L’œuvre majeure et tardive de Baluschek, « Les lumières de la grande ville » (1931), ressemble à première vue à un instantané de la station de S-Bahn Schöneberg située à proximité de son appartement. Mais ici aussi on peut voir une œuvre prophétique. Ceux qui rentrent de la gare se séparent, à gauche les prolétaires coiffés de casquettes à visière, à droite les citoyens coiffés de chapeaux melon. Le titre fait également directement allusion au film de Chaplin « Les Lumières de la Ville ». Lorsque l’homme le plus célèbre du monde, selon Kurt Tucholsky, une « figure de proue de la gauche », vint à Berlin en 1931 pour promouvoir son film, il fut conspué par les nazis et diffamé par Goebbels comme un « film juif d’Auguste ».

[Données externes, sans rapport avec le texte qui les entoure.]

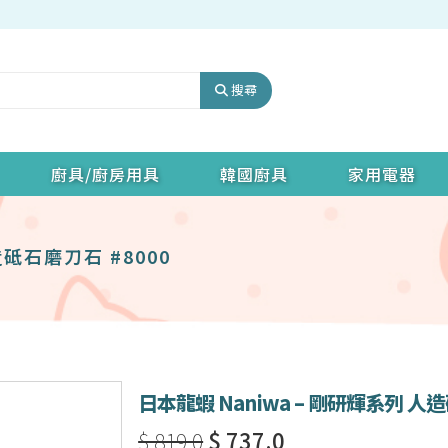
搜尋
廚具/廚房用具
韓國廚具
家用電器
造砥石磨刀石 #8000
日本龍蝦 Naniwa – 剛研輝系列 人造
$ 819.0
$ 737.0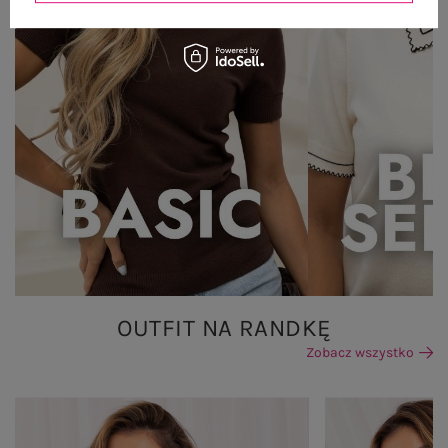
OUTFIT NA RANDKĘ
Zobacz wszystko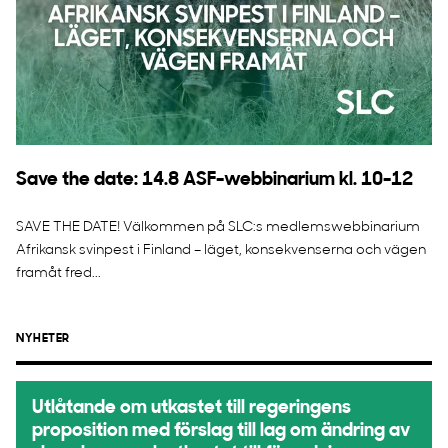
Save the date: 14.8 ASF-webbinarium kl. 10-12
SAVE THE DATE! Välkommen på SLC:s medlemswebbinarium
Afrikansk svinpest i Finland – läget, konsekvenserna och vägen
framåt fred...
NYHETER
Utlåtande om utkastet till regeringens
proposition med förslag till lag om ändring av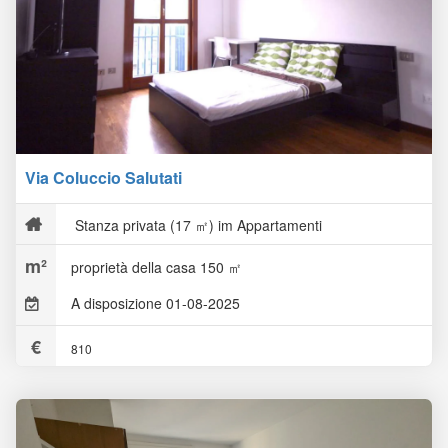
Via Coluccio Salutati
Stanza privata (17 ㎡) im Appartamenti
proprietà della casa 150 ㎡
A disposizione 01-08-2025
810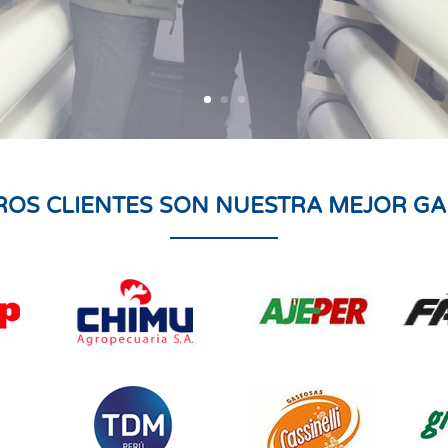
ROS CLIENTES SON NUESTRA MEJOR GA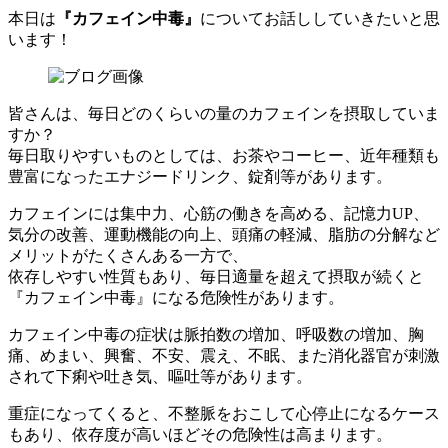
本日は
『カフェイン中毒』
についてお話ししていきたいと思
います！
皆さんは、毎日どのくらいの量のカフェインを摂取していま
すか？
毎日取りやすいものとしては、お茶やコーヒー、近年種類も
豊富になったエナジードリンク、錠剤等があります。
カフェインには集中力、心筋の働きを高める、記憶力UP、
気分の改善、運動機能の向上、頭痛の軽減、脂肪の分解など
メリットがたくさんある一方で、
依存しやすい性質もあり、毎日適量を超えて摂取が続くと
『カフェイン中毒』になる危険性があります。
カフェイン中毒の症状は脈拍数の増加、呼吸数の増加、胸
痛、めまい、興奮、不安、震え、不眠、また消化器官が刺激
されて下痢や吐き気、嘔吐等があります。
重症になってくると、不整脈をおこして心停止になるケース
もあり、依存度が高いほどその危険性は高まります。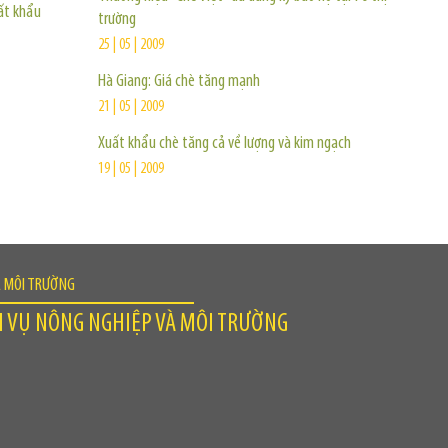
ất khẩu
trường
25 | 05 | 2009
Hà Giang: Giá chè tăng mạnh
21 | 05 | 2009
Xuất khẩu chè tăng cả về lượng và kim ngạch
19 | 05 | 2009
À MÔI TRƯỜNG
H VỤ NÔNG NGHIỆP VÀ MÔI TRƯỜNG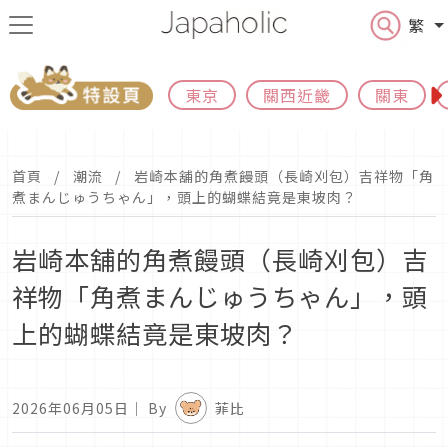
繁
東京
關西近畿
關東
首頁
潮流
岩崎本舖的角煮饅頭（長崎刈包）吉祥物「角
煮まんじゅうちゃん」，頭上的蝴蝶結竟是東坡肉？
岩崎本舖的角煮饅頭（長崎刈包）吉
祥物「角煮まんじゅうちゃん」，頭
上的蝴蝶結竟是東坡肉？
2026年06月05日
｜ By
菲比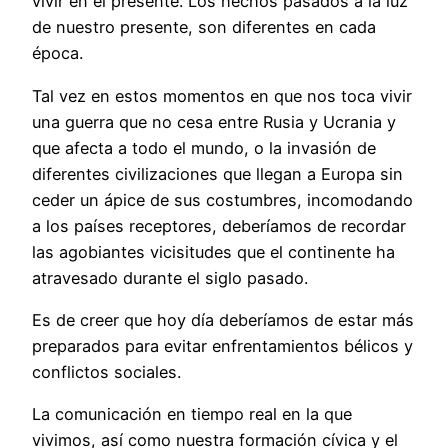
vivir en el presente. Los hechos pasados a la luz
de nuestro presente, son diferentes en cada
época.
Tal vez en estos momentos en que nos toca vivir
una guerra que no cesa entre Rusia y Ucrania y
que afecta a todo el mundo, o la invasión de
diferentes civilizaciones que llegan a Europa sin
ceder un ápice de sus costumbres, incomodando
a los países receptores, deberíamos de recordar
las agobiantes vicisitudes que el continente ha
atravesado durante el siglo pasado.
Es de creer que hoy día deberíamos de estar más
preparados para evitar enfrentamientos bélicos y
conflictos sociales.
La comunicación en tiempo real en la que
vivimos, así como nuestra formación cívica y el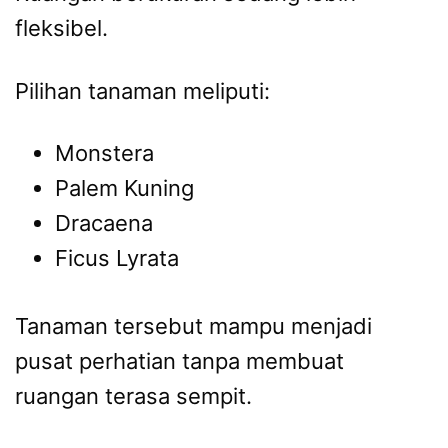
fleksibel.
Pilihan tanaman meliputi:
Monstera
Palem Kuning
Dracaena
Ficus Lyrata
Tanaman tersebut mampu menjadi
pusat perhatian tanpa membuat
ruangan terasa sempit.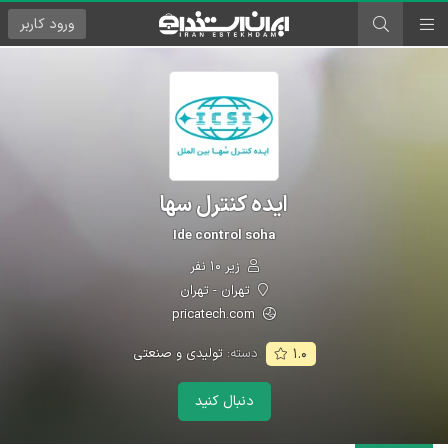
ورود
کاربر
ایده کنترل سها
Ide control soha
زیر ۱۰ نفر
تهران - تهران
pricatech.com
دسته:
تولیدی و صنعتی
۱.۰
دنبال کنید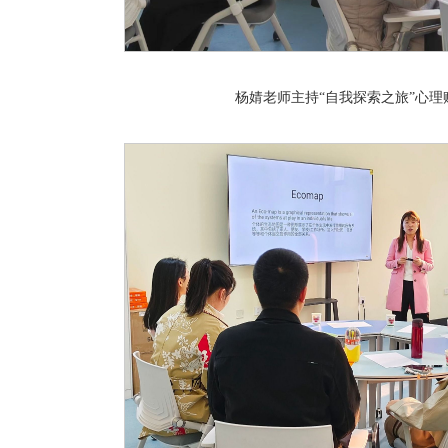
杨婧老师主持“自我探索之旅”心理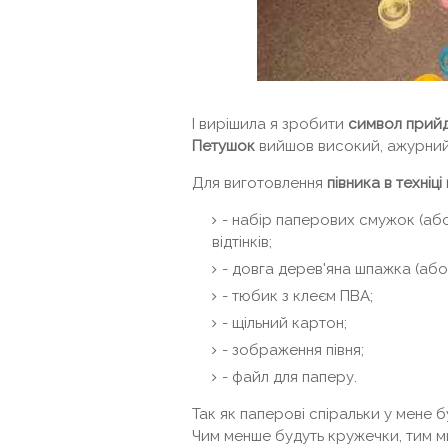
І вирішила я зробити
символ прийд
Петушок
вийшов високий, ажурний 
Для виготовлення
півника в техніці 
- набір паперових смужок (або
відтінків;
- довга дерев'яна шпажка (або 
- тюбик з клеєм ПВА;
- щільний картон;
- зображення півня;
- файл для паперу.
Так як паперові спіральки у мене б
Чим менше будуть кружечки, тим м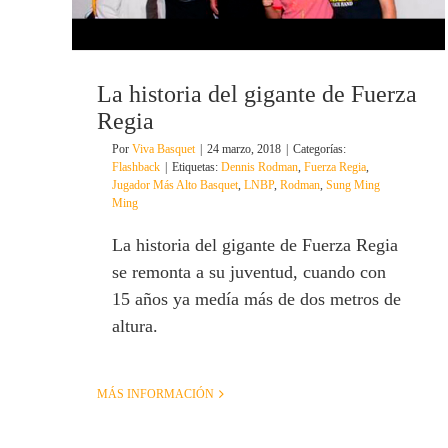
La historia del gigante de Fuerza
Regia
Por
Viva Basquet
|
24 marzo, 2018
|
Categorías:
Flashback
|
Etiquetas:
Dennis Rodman
,
Fuerza Regia
,
Jugador Más Alto Basquet
,
LNBP
,
Rodman
,
Sung Ming
Ming
La historia del gigante de Fuerza Regia
se remonta a su juventud, cuando con
15 años ya medía más de dos metros de
altura.
MÁS INFORMACIÓN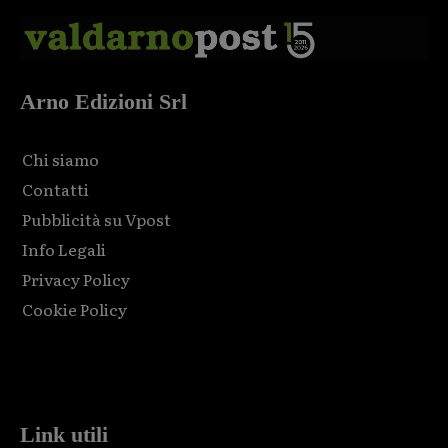
Arno Edizioni Srl
Chi siamo
Contatti
Pubblicità su Vpost
Info Legali
Privacy Policy
Cookie Policy
Html code here! Replace this with any non empty raw html
code and that's it.
Link utili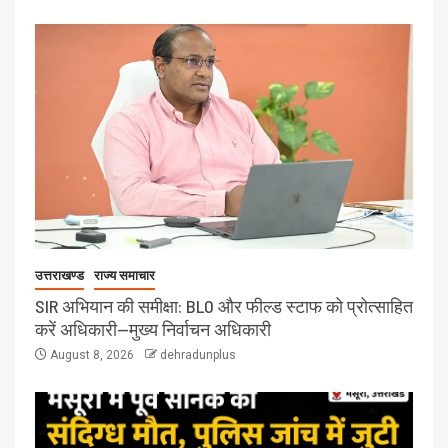
उत्तराखण्ड
राज्य समाचार
SIR अभियान की समीक्षा: BLO और फील्ड स्टाफ को प्रोत्साहित
करें अधिकारी—मुख्य निर्वाचन अधिकारी
August 8, 2026
dehradunplus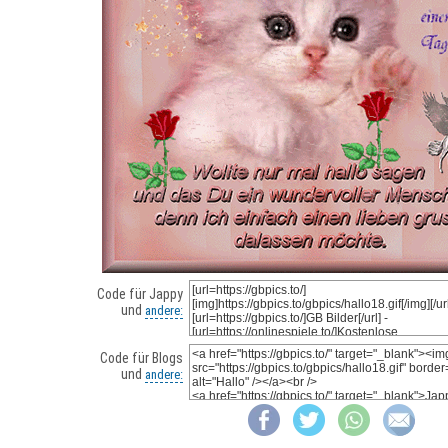
Code für Jappy
und
andere:
Code für Blogs
und
andere: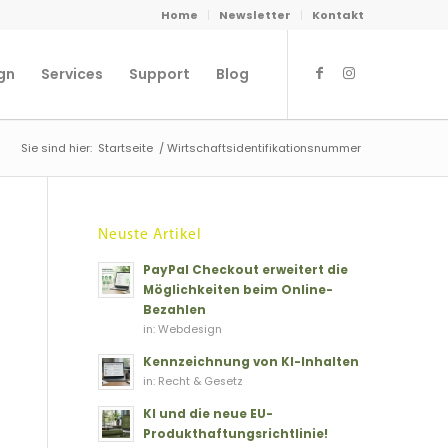
Home
Newsletter
Kontakt
gn
Services
Support
Blog
Sie sind hier:
Startseite
/
Wirtschaftsidentifikationsnummer
Neuste Artikel
PayPal Checkout erweitert die
Möglichkeiten beim Online-
Bezahlen
in:
Webdesign
Kennzeichnung von KI-Inhalten
in:
Recht & Gesetz
KI und die neue EU-
Produkthaftungsrichtlinie!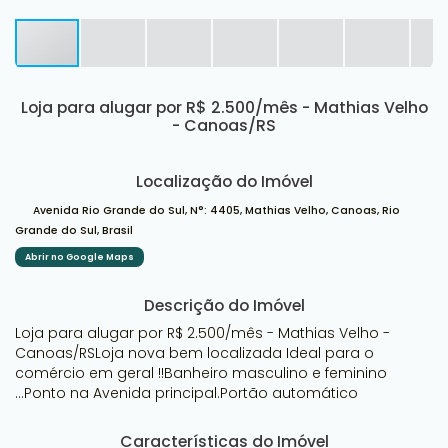
Loja para alugar por R$ 2.500/mês - Mathias Velho
- Canoas/RS
Localização do Imóvel
Avenida Rio Grande do Sul
,
N°:
4405
,
Mathias Velho
,
Canoas
,
Rio
Grande do Sul
,
Brasil
Abrir no Google Maps
Descrição do Imóvel
Loja para alugar por R$ 2.500/mês - Mathias Velho -
Canoas/RSLoja nova bem localizada Ideal para o
comércio em geral !!Banheiro masculino e feminino
...Ponto na Avenida principal.Portão automático
Características do Imóvel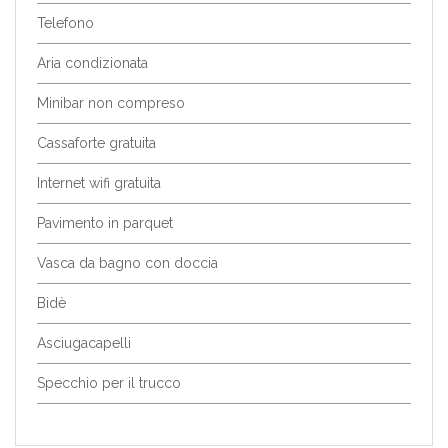
Telefono
Aria condizionata
Minibar non compreso
Cassaforte gratuita
Internet wifi gratuita
Pavimento in parquet
Vasca da bagno con doccia
Bidè
Asciugacapelli
Specchio per il trucco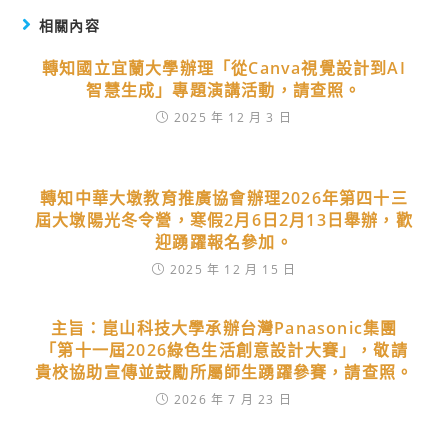
相關內容
轉知國立宜蘭大學辦理「從Canva視覺設計到AI
智慧生成」專題演講活動，請查照。
2025 年 12 月 3 日
轉知中華大墩教育推廣協會辦理2026年第四十三
屆大墩陽光冬令營，寒假2月6日2月13日舉辦，歡
迎踴躍報名參加。
2025 年 12 月 15 日
主旨：崑山科技大學承辦台灣Panasonic集團
「第十一屆2026綠色生活創意設計大賽」，敬請
貴校協助宣傳並鼓勵所屬師生踴躍參賽，請查照。
2026 年 7 月 23 日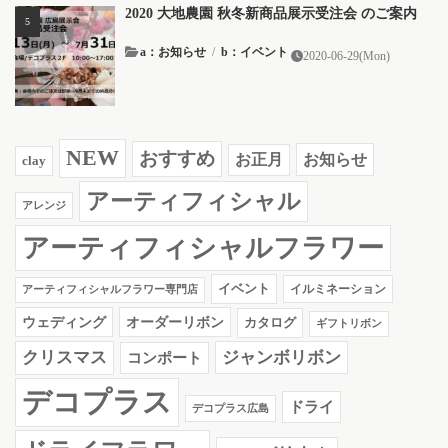
2020 大地農園 秋冬新商品展示受注会 のご案内
a：お知らせ
/
b：イベント
2020-06-29(Mon)
NEW
おすすめ
お知らせ
お正月
clay
アーティフィシャル
アレンジ
アーティフィシャルフラワー
イベント
イルミネーション
アーティフィシャルフラワー専門店
ウェディング
オーダーリボン
カタログ
ギフトリボン
クリスマス
ジャンボリボン
コンポート
デコプラス
ドライ
デコプラス広島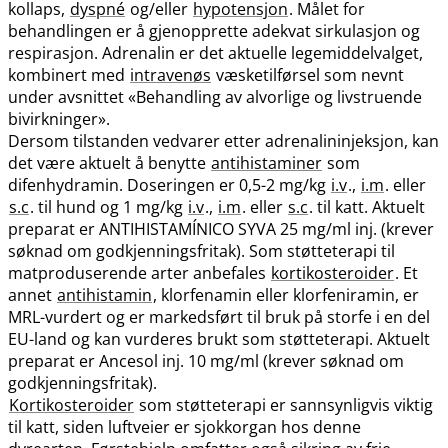
kollaps,
dyspné
og​/​eller
hypotensjon
. Målet for
behandlingen er å gjenopprette adekvat sirkulasjon og
respirasjon. Adrenalin er det aktuelle legemiddelvalget,
kombinert med
intravenøs
væsketilførsel som nevnt
under avsnittet «Behandling av alvorlige og livstruende
bivirkninger».
Dersom tilstanden vedvarer etter adrenalininjeksjon, kan
det være aktuelt å benytte
antihistaminer
som
difenhydramin. Doseringen er 0,5-2 mg/kg
i.v
.,
i.m
. eller
s.c
. til hund og 1 mg/kg
i.v
.,
i.m
. eller
s.c
. til katt. Aktuelt
preparat er ANTIHISTAMÍNICO SYVA 25 mg/ml inj. (krever
søknad om godkjenningsfritak). Som støtteterapi til
matproduserende arter anbefales
kortikosteroider
. Et
annet
antihistamin
, klorfenamin eller klorfeniramin, er
MRL-vurdert og er markedsført til bruk på storfe i en del
EU-land og kan vurderes brukt som støtteterapi. Aktuelt
preparat er Ancesol inj. 10 mg/ml (krever søknad om
godkjenningsfritak).
Kortikosteroider
som støtteterapi er sannsynligvis viktig
til katt, siden luftveier er sjokkorgan hos denne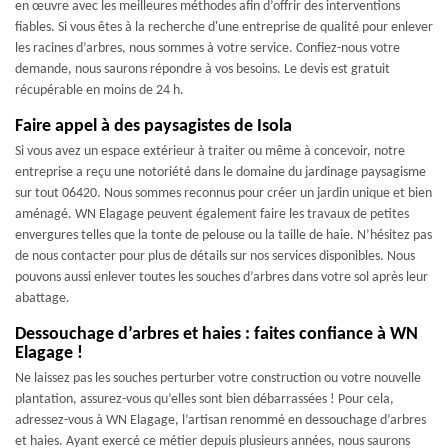
en œuvre avec les meilleures méthodes afin d’offrir des interventions
fiables. Si vous êtes à la recherche d'une entreprise de qualité pour enlever
les racines d’arbres, nous sommes à votre service. Confiez-nous votre
demande, nous saurons répondre à vos besoins. Le devis est gratuit
récupérable en moins de 24 h.
Faire appel à des paysagistes de Isola
Si vous avez un espace extérieur à traiter ou même à concevoir, notre
entreprise a reçu une notoriété dans le domaine du jardinage paysagisme
sur tout 06420. Nous sommes reconnus pour créer un jardin unique et bien
aménagé. WN Elagage peuvent également faire les travaux de petites
envergures telles que la tonte de pelouse ou la taille de haie. N’hésitez pas
de nous contacter pour plus de détails sur nos services disponibles. Nous
pouvons aussi enlever toutes les souches d’arbres dans votre sol après leur
abattage.
Dessouchage d’arbres et haies : faites confiance à WN
Elagage !
Ne laissez pas les souches perturber votre construction ou votre nouvelle
plantation, assurez-vous qu’elles sont bien débarrassées ! Pour cela,
adressez-vous à WN Elagage, l’artisan renommé en dessouchage d’arbres
et haies. Ayant exercé ce métier depuis plusieurs années, nous saurons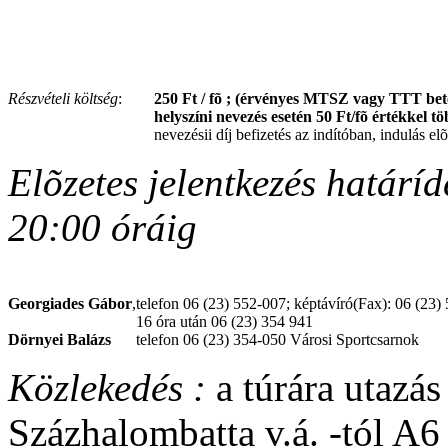
Részvételi költség
:
250 Ft / fõ ; (érvényes MTSZ vagy TTT beté
helyszíni nevezés esetén 50 Ft/fõ értékkel t
nevezésii díj befizetés az indítóban, indulás elõ
Elõzetes jelentkezés határí
20:00 óráig
Georgiades Gábor
,
telefon 06 (23) 552-007; képtávíró(Fax): 06 (23)
16 óra után 06 (23) 354 941
Dörnyei Balázs
telefon 06 (23) 354-050 Városi Sportcsarnok
Közlekedés :
a túrára utazás
Százhalombatta v.á. -tól A6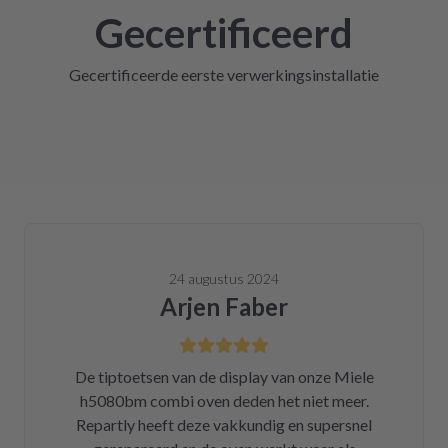
Gecertificeerd
Gecertificeerde eerste verwerkingsinstallatie
24 augustus 2024
Arjen Faber
De tiptoetsen van de display van onze Miele
h5080bm combi oven deden het niet meer.
Repartly heeft deze vakkundig en supersnel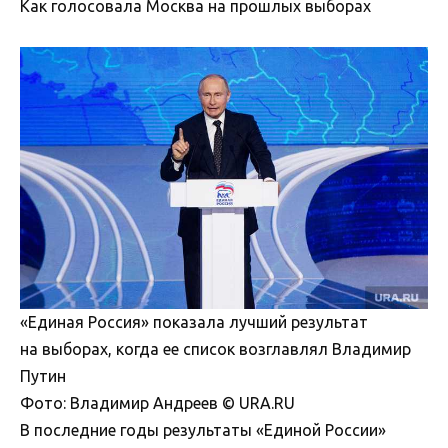
Как голосовала Москва на прошлых выборах
«Единая Россия» показала лучший результат
на выборах, когда ее список возглавлял Владимир
Путин
Фото: Владимир Андреев © URA.RU
В последние годы результаты «Единой России»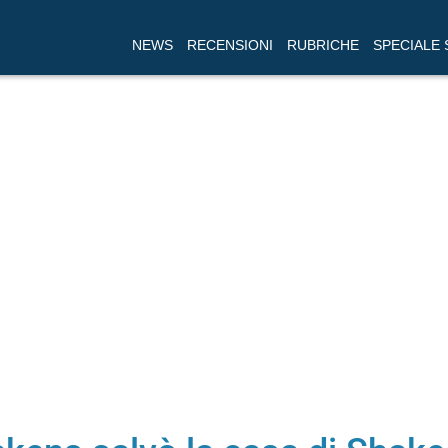
NEWS
RECENSIONI
RUBRICHE
SPECIALE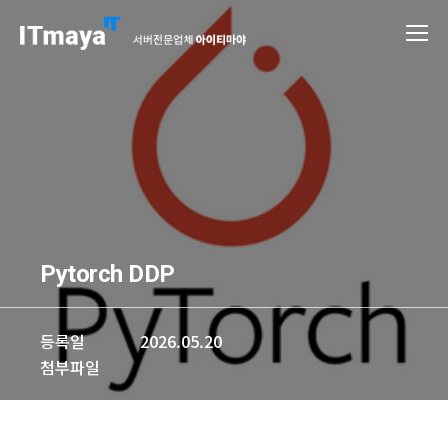
Pytorch DDP
등록일
2026.05.20
첨부파일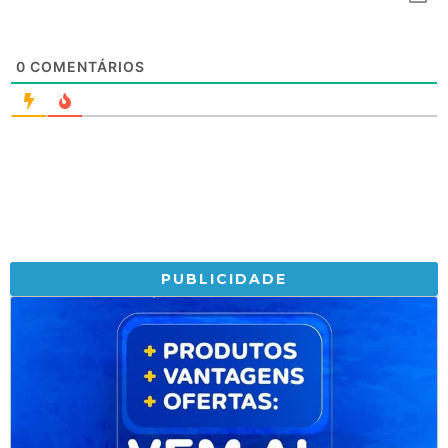
0
COMENTÁRIOS
PUBLICIDADE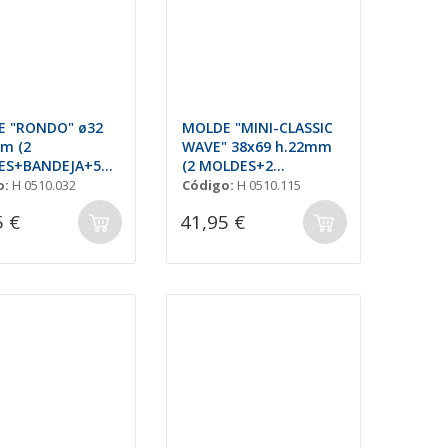
 "RONDO" ø32
MOLDE "MINI-CLASSIC
m (2
WAVE" 38x69 h.22mm
ES+BANDEJA+50
(2 MOLDES+2
)
BANDEJAS+ 100 PALOS)
o:
H 0510.032
Código:
H 0510.115
5 €
41,95 €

« Soirée d’été » (1928), une image dans laquelle des couples et de petits groupes de personnes s’ébattent sur un terrain vague derrière des immeubles d’habitation, est interprétée comme une représentation des sept péchés capitaux. Cette exposition très intéressante – comme Baluschek lui-même – ne vise pas à des interprétations définitives. Mais cela montre que son travail a plus de profondeur qu’il n’y paraît à première vue. “Je suis juste moi; mon art peut sembler naturaliste. C’est censé avoir cet effet – je l’admets – mais seulement pour rendre la suggestion de mon monde assez forte.